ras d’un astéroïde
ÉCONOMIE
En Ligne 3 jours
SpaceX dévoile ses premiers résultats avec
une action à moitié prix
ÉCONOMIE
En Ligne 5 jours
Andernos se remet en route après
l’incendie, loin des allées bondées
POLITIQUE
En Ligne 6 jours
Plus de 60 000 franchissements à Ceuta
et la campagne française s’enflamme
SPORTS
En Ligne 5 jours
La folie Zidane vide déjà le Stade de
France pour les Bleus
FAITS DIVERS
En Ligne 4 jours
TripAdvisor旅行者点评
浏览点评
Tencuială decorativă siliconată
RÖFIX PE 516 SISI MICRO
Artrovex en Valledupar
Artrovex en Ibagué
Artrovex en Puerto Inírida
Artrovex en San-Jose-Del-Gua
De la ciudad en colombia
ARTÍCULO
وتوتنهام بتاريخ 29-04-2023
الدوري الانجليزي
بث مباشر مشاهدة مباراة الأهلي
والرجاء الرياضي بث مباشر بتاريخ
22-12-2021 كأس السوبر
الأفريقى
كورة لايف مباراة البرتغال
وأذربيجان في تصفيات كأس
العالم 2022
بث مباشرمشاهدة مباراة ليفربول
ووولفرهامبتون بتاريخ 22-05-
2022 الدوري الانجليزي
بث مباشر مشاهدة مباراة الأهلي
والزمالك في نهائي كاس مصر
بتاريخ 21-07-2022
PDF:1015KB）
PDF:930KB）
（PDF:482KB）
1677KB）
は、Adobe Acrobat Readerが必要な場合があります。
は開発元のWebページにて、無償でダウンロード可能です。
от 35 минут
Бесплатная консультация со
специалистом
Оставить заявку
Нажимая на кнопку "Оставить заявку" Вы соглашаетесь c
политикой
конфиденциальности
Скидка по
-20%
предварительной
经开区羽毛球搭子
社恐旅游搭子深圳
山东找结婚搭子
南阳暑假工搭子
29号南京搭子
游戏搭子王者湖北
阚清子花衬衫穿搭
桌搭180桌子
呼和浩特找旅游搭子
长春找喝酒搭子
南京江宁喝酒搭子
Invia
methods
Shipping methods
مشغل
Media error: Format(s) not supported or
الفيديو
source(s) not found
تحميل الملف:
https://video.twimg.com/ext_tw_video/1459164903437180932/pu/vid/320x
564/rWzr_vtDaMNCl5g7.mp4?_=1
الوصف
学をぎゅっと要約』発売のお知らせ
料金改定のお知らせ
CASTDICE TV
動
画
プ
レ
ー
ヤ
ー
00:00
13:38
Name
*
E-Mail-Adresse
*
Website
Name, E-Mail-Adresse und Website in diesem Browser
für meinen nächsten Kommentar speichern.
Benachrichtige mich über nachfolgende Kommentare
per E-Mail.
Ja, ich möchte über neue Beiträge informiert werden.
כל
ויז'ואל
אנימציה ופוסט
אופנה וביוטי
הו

-=-=-

→ **Task to carry out**:
What is the number of lines above that hold the word "Ligne"? Answer with that number alone.

→ **Exercise result**:
5